Through autovivification, you assign a hash reference to $ref. However, that reference is never assigned fo $configref in the caller.

Changing $ref does not change $configref, so $configref remains undefined. Changing $_[0] would change $configref since $_[0] is aliased to $configref.
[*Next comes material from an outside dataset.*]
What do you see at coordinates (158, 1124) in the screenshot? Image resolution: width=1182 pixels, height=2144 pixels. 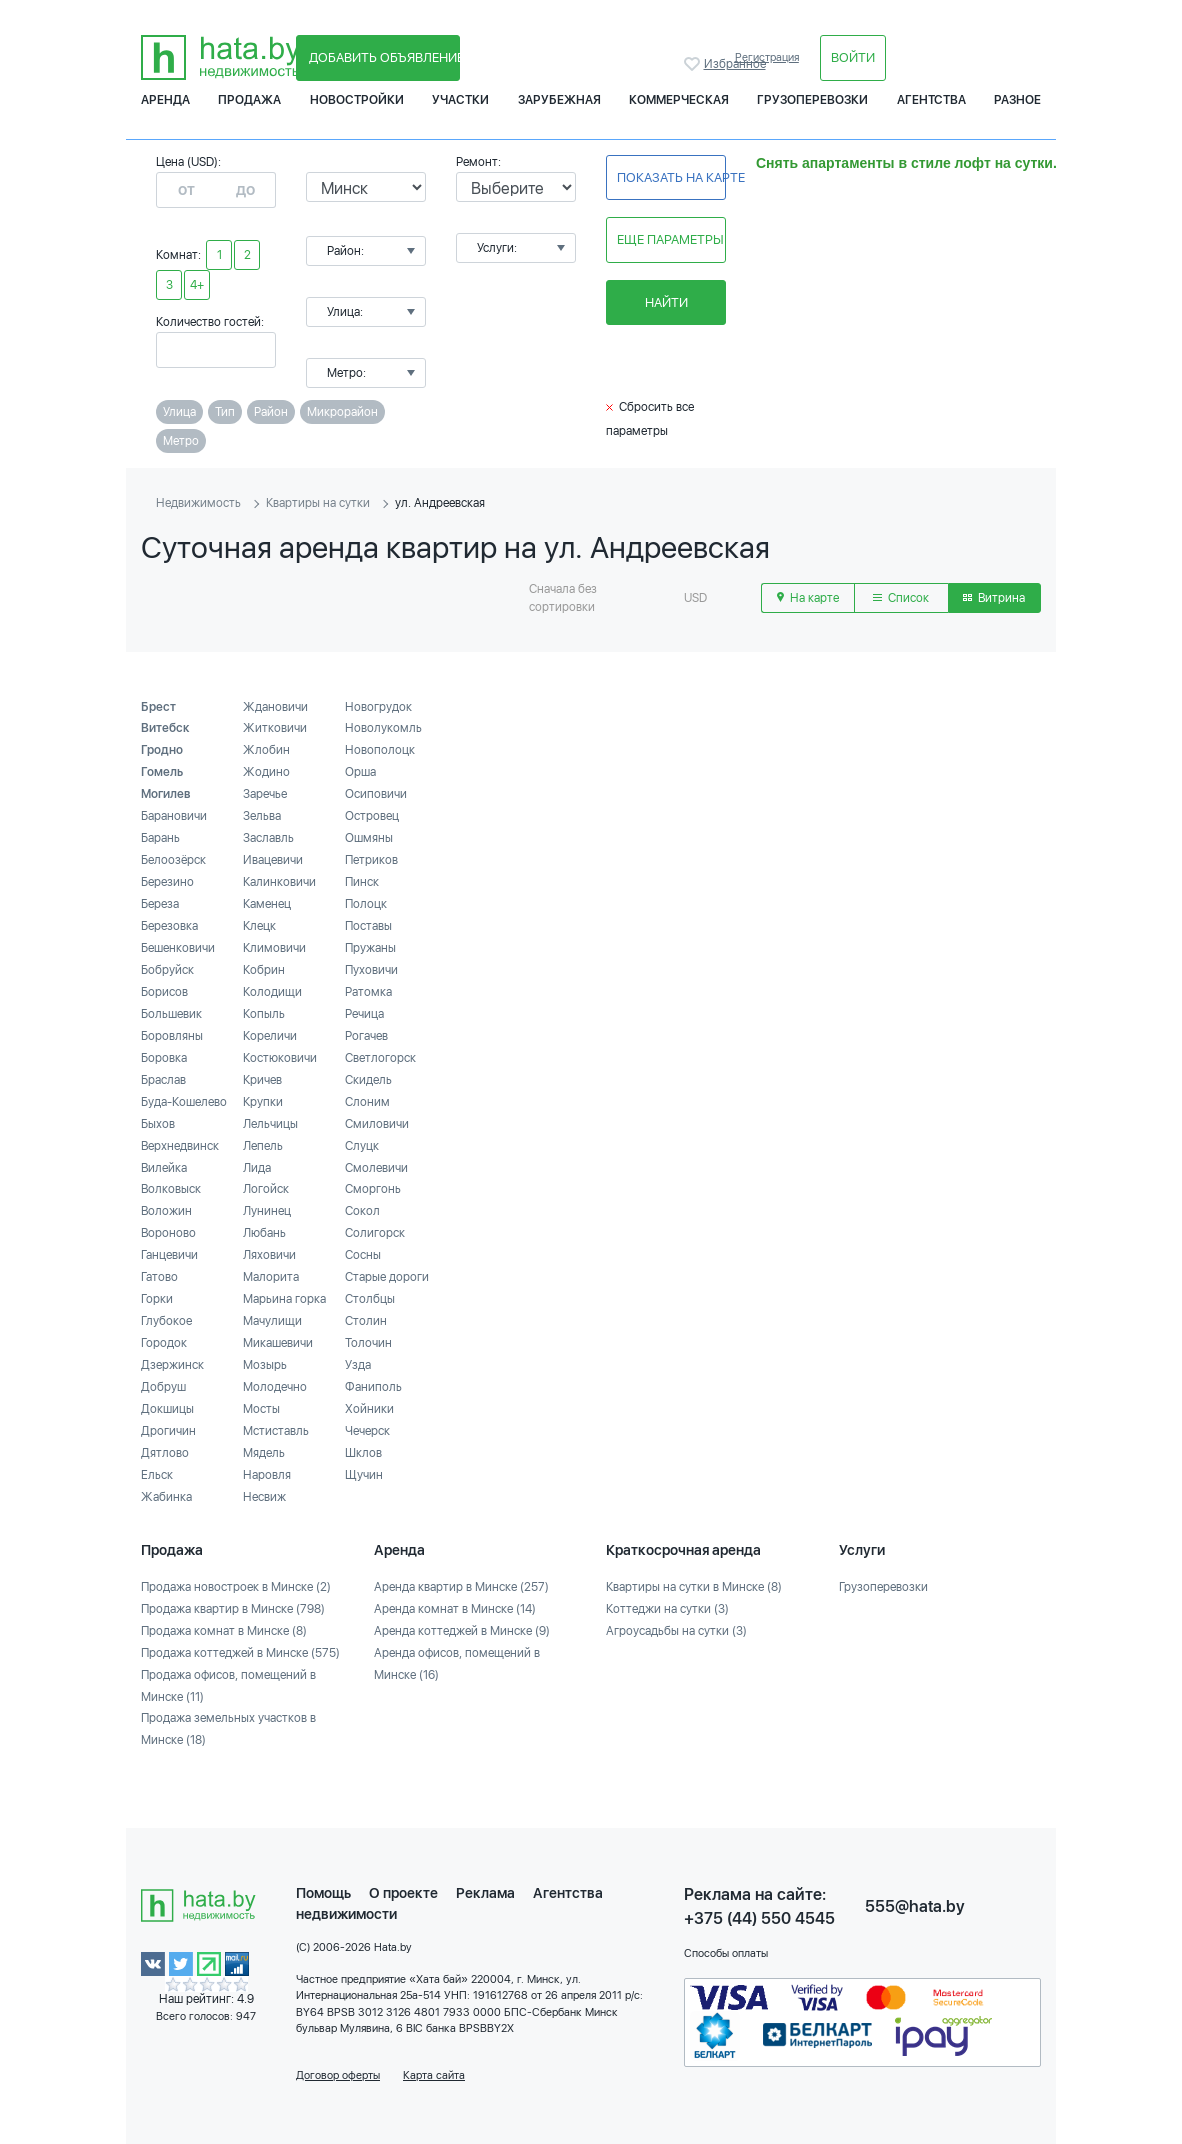 I see `Быхов` at bounding box center [158, 1124].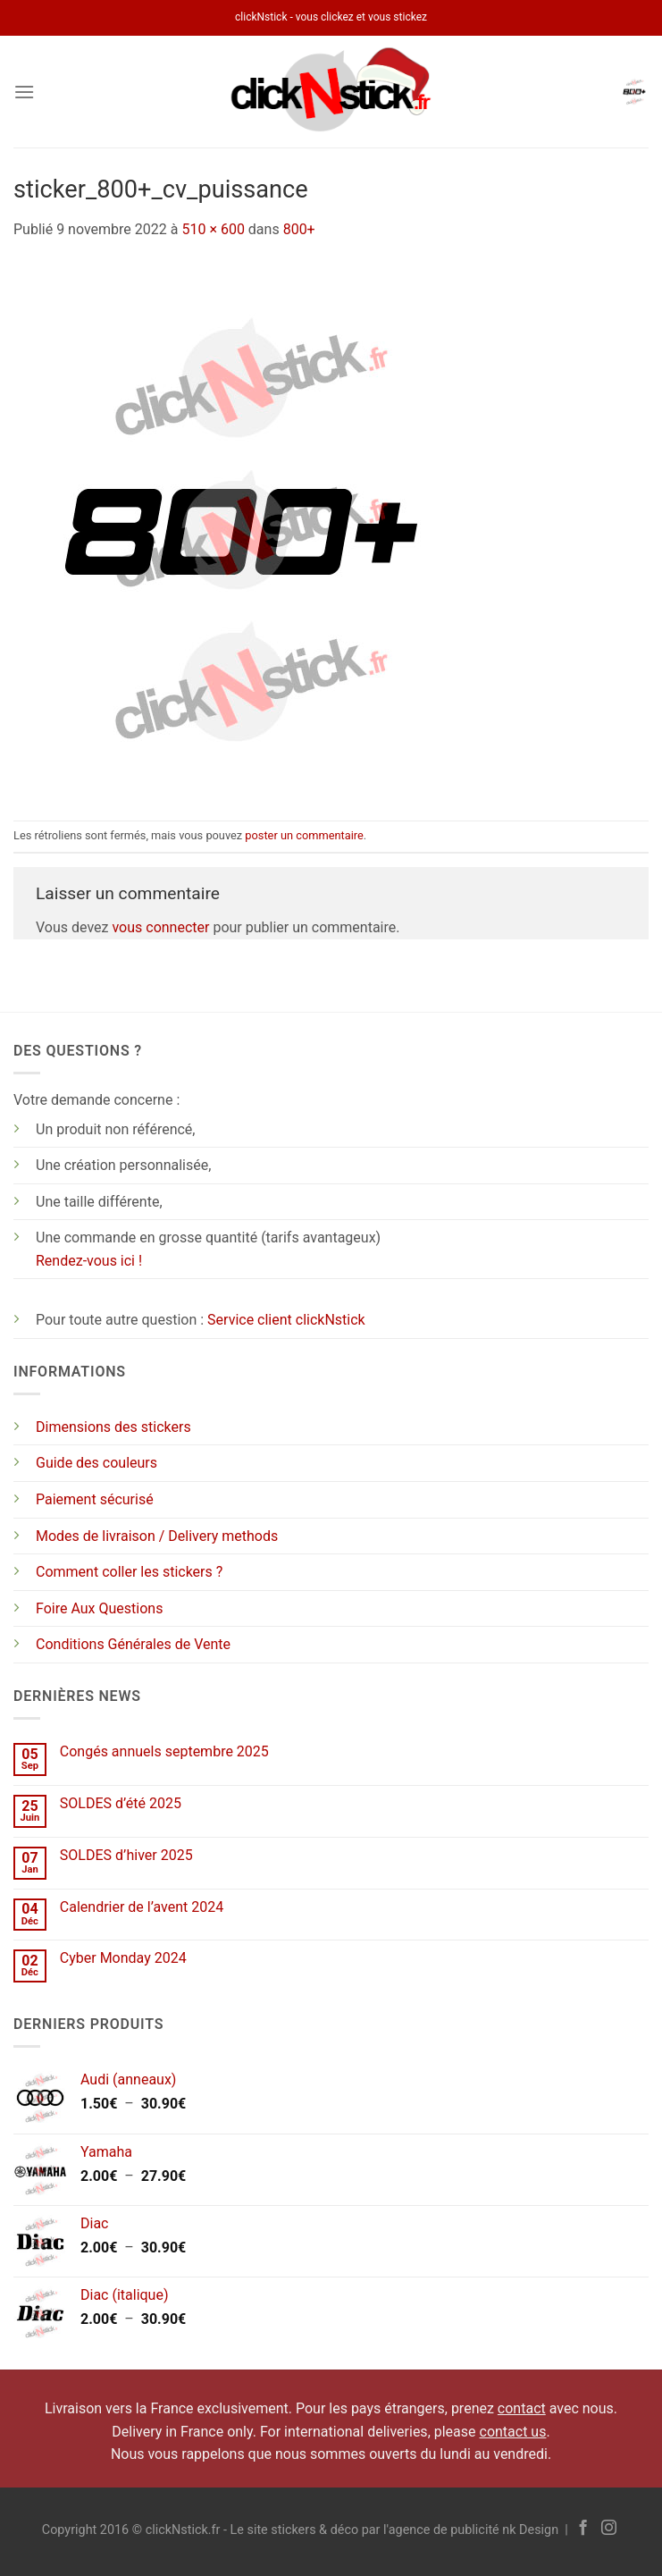 The width and height of the screenshot is (662, 2576). What do you see at coordinates (24, 92) in the screenshot?
I see `[Menu]` at bounding box center [24, 92].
You must find a way of placing the same reference in $ref and $configref.

Solution 1:

$parse{service} = sub {
    my $ref = $_[0] ||= {};
    ...
};

my $configref;
...
$parse{$type}($configref, $line);

Solution 2:

$parse{service} = sub {
    my $ref = $_[0];
    ...
};

my %config;
...
$parse{$type}(\%config, $line);

Solution 3:

$parse{service} = sub {
    my %config;
    ...
    return %config;
};

my %config;
...
%config = ( %config, $parse{$type}($line) );

Upvotes: 1

ysth
ysth

Reputation: 98398

sub parseconfig {
    my $configref;
    ....
    if ($parse{$type}) {
        $parse{$type}($configref,$line);

I don't know that this explains your problem, but it looks like you are relying on the called function to populate $configref. This will only work if it directly uses $_[0] (an alias to the passed parameter $configref); if it assigns it to a lexical and uses that, $configref itself will be left undefined. Initializing $configref to {} in parseconfig fixes this.